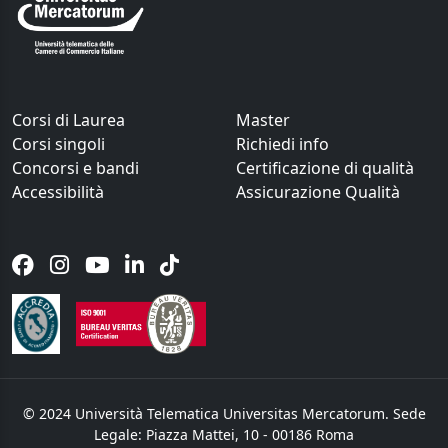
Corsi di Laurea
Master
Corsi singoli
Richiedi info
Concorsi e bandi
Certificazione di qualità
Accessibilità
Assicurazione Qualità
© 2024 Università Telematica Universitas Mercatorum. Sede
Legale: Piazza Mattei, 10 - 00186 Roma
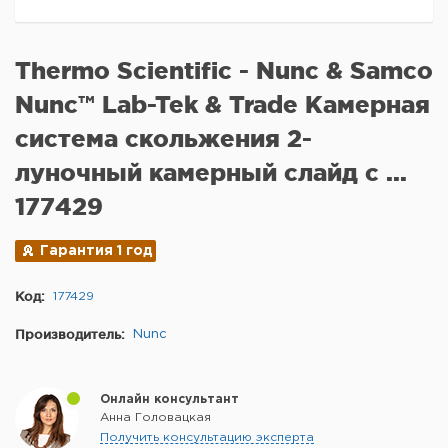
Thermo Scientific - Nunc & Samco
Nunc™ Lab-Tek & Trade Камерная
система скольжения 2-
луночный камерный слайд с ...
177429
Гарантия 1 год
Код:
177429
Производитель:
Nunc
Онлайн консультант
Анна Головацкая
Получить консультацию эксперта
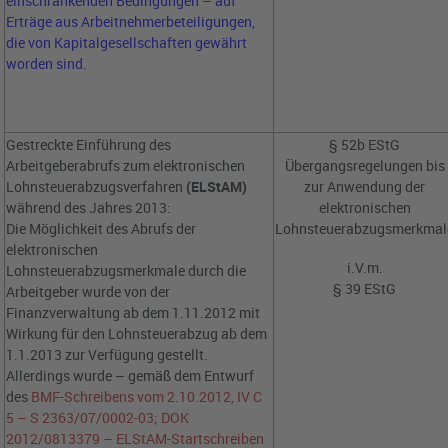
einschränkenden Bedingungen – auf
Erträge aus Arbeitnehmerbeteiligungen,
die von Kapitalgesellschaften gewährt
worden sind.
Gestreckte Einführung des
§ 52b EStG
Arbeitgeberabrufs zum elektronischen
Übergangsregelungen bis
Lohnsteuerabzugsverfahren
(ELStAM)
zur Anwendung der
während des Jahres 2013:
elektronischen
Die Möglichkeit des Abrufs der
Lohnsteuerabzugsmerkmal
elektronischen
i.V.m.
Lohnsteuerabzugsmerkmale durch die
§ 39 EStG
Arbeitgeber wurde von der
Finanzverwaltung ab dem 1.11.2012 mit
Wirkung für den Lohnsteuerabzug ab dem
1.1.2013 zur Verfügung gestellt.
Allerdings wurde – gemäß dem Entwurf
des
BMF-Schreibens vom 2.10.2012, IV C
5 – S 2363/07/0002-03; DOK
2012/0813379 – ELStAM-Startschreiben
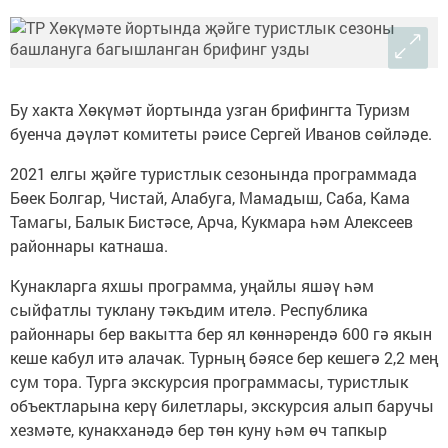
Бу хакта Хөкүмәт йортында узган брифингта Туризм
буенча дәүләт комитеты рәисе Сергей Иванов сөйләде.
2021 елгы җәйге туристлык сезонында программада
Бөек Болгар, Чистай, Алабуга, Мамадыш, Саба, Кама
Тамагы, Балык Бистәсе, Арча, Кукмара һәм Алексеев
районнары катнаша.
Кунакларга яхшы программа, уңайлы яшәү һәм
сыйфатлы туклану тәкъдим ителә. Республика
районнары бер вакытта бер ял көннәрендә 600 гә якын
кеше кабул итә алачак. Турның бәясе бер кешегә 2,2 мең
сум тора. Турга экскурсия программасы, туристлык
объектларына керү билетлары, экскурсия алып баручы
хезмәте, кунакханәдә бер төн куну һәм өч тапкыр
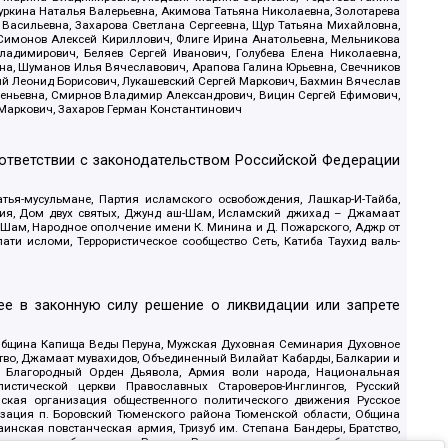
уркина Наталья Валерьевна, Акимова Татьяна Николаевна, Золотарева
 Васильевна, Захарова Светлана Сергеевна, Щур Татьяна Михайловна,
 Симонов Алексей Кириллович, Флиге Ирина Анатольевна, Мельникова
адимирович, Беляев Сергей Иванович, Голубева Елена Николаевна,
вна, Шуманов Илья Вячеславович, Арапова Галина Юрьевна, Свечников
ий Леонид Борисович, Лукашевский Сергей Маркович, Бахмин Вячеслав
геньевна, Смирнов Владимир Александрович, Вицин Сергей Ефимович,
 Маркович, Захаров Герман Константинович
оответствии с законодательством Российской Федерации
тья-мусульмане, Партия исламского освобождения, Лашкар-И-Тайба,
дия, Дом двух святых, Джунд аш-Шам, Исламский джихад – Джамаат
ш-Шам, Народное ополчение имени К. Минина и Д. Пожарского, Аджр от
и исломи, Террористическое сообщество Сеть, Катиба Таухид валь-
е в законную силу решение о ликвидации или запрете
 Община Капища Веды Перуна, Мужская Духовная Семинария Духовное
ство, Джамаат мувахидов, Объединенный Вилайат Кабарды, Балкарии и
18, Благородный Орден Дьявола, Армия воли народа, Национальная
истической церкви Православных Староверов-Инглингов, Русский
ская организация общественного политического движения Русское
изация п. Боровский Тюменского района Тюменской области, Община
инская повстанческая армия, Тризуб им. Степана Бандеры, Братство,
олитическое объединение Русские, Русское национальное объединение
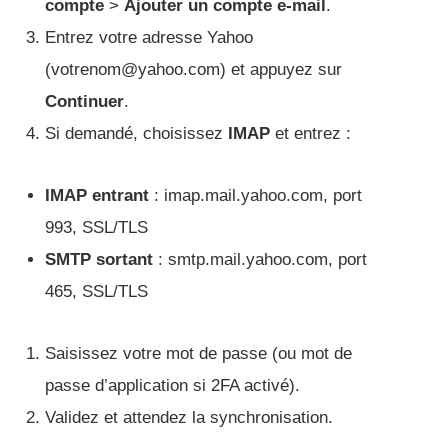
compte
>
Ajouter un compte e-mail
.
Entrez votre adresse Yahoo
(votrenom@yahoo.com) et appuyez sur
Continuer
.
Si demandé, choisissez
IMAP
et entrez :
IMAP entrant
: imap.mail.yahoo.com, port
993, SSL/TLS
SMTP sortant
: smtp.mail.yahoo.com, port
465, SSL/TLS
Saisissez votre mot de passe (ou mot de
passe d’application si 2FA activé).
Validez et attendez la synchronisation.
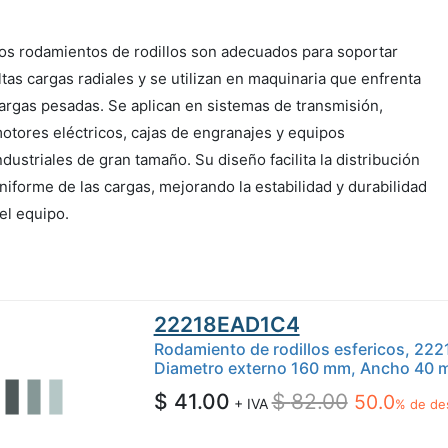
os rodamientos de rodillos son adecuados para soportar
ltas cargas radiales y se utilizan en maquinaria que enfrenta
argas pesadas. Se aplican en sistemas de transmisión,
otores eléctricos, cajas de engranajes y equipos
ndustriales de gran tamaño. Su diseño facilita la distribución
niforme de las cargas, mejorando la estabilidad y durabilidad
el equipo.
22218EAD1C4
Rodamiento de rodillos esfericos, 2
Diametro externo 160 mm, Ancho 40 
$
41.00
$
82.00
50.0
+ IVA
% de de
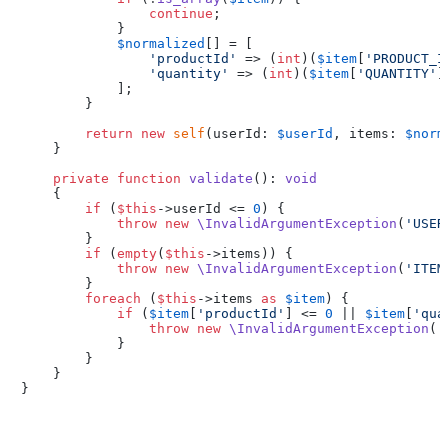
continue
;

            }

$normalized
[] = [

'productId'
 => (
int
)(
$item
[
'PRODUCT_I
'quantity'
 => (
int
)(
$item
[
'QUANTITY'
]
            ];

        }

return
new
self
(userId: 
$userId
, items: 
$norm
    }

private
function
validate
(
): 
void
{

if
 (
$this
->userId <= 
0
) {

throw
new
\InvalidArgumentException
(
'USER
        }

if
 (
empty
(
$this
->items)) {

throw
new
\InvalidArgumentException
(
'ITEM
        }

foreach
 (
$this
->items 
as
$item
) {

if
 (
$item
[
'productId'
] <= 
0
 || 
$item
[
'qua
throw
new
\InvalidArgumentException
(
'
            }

▬▬▬▬▬▬▬▬▬▬

Return the entries above exactly, skipping any images.

Corsi di Laurea
Master
Corsi singoli
Richiedi info
Concorsi e bandi
Certificazione di qualità
Accessibilità
Assicurazione Qualità
© 2024 Università Telematica Universitas Mercatorum. Sede
Legale: Piazza Mattei, 10 - 00186 Roma
Thermo Scientific - Nunc & Samco
Nunc™ Lab-Tek & Trade Камерная
система скольжения 2-
луночный камерный слайд с ...
177429
Гарантия 1 год
Код:
177429
Производитель:
Nunc
Онлайн консультант
Анна Головацкая
Получить консультацию эксперта
einschränkenden Bedingungen – auf
Erträge aus Arbeitnehmerbeteiligungen,
die von Kapitalgesellschaften gewährt
worden sind.
Gestreckte Einführung des
§ 52b EStG
Arbeitgeberabrufs zum elektronischen
Übergangsregelungen bis
Lohnsteuerabzugsverfahren
(ELStAM)
zur Anwendung der
während des Jahres 2013:
elektronischen
Die Möglichkeit des Abrufs der
Lohnsteuerabzugsmerkmal
elektronischen
i.V.m.
Lohnsteuerabzugsmerkmale durch die
§ 39 EStG
Arbeitgeber wurde von der
Finanzverwaltung ab dem 1.11.2012 mit
Wirkung für den Lohnsteuerabzug ab dem
1.1.2013 zur Verfügung gestellt.
Allerdings wurde – gemäß dem Entwurf
des
BMF-Schreibens vom 2.10.2012, IV C
5 – S 2363/07/0002-03; DOK
2012/0813379 – ELStAM-Startschreiben
Бу хакта Хөкүмәт йортында узган брифингта Туризм
буенча дәүләт комитеты рәисе Сергей Иванов сөйләде.
2021 елгы җәйге туристлык сезонында программада
Бөек Болгар, Чистай, Алабуга, Мамадыш, Саба, Кама
Тамагы, Балык Бистәсе, Арча, Кукмара һәм Алексеев
районнары катнаша.
Кунакларга яхшы программа, уңайлы яшәү һәм
сыйфатлы туклану тәкъдим ителә. Республика
районнары бер вакытта бер ял көннәрендә 600 гә якын
кеше кабул итә алачак. Турның бәясе бер кешегә 2,2 мең
сум тора. Турга экскурсия программасы, туристлык
объектларына керү билетлары, экскурсия алып баручы
хезмәте, кунакханәдә бер төн куну һәм өч тапкыр
уркина Наталья Валерьевна, Акимова Татьяна Николаевна, Золотарева
 Васильевна, Захарова Светлана Сергеевна, Щур Татьяна Михайловна,
 Симонов Алексей Кириллович, Флиге Ирина Анатольевна, Мельникова
адимирович, Беляев Сергей Иванович, Голубева Елена Николаевна,
вна, Шуманов Илья Вячеславович, Арапова Галина Юрьевна, Свечников
ий Леонид Борисович, Лукашевский Сергей Маркович, Бахмин Вячеслав
геньевна, Смирнов Владимир Александрович, Вицин Сергей Ефимович,
 Маркович, Захаров Герман Константинович
оответствии с законодательством Российской Федерации
тья-мусульмане, Партия исламского освобождения, Лашкар-И-Тайба,
дия, Дом двух святых, Джунд аш-Шам, Исламский джихад – Джамаат
ш-Шам, Народное ополчение имени К. Минина и Д. Пожарского, Аджр от
и исломи, Террористическое сообщество Сеть, Катиба Таухид валь-
е в законную силу решение о ликвидации или запрете
 Община Капища Веды Перуна, Мужская Духовная Семинария Духовное
ство, Джамаат мувахидов, Объединенный Вилайат Кабарды, Балкарии и
18, Благородный Орден Дьявола, Армия воли народа, Национальная
истической церкви Православных Староверов-Инглингов, Русский
ская организация общественного политического движения Русское
изация п. Боровский Тюменского района Тюменской области, Община
инская повстанческая армия, Тризуб им. Степана Бандеры, Братство,
олитическое объединение Русские, Русское национальное объединение
compte
>
Ajouter un compte e-mail
.
Entrez votre adresse Yahoo
(votrenom@yahoo.com) et appuyez sur
Continuer
.
Si demandé, choisissez
IMAP
et entrez :
IMAP entrant
: imap.mail.yahoo.com, port
993, SSL/TLS
SMTP sortant
: smtp.mail.yahoo.com, port
465, SSL/TLS
Saisissez votre mot de passe (ou mot de
passe d’application si 2FA activé).
Validez et attendez la synchronisation.
os rodamientos de rodillos son adecuados para soportar
ltas cargas radiales y se utilizan en maquinaria que enfrenta
argas pesadas. Se aplican en sistemas de transmisión,
otores eléctricos, cajas de engranajes y equipos
ndustriales de gran tamaño. Su diseño facilita la distribución
niforme de las cargas, mejorando la estabilidad y durabilidad
el equipo.
22218EAD1C4
Rodamiento de rodillos esfericos, 2
Diametro externo 160 mm, Ancho 40 
$
41.00
$
82.00
50.0
+ IVA
% de de
continue
;

            }

$normalized
[] = [

'productId'
 => (
int
)(
$item
[
'PRODUCT_I
'quantity'
 => (
int
)(
$item
[
'QUANTITY'
]
            ];

        }

return
new
self
(userId: 
$userId
, items: 
$norm
    }

private
function
validate
(
): 
void
{

if
 (
$this
->userId <= 
0
) {

throw
new
\InvalidArgumentException
(
'USER
        }

if
 (
empty
(
$this
->items)) {

throw
new
\InvalidArgumentException
(
'ITEM
        }

foreach
 (
$this
->items 
as
$item
) {

if
 (
$item
[
'productId'
] <= 
0
 || 
$item
[
'qua
throw
new
\InvalidArgumentException
(
'
            }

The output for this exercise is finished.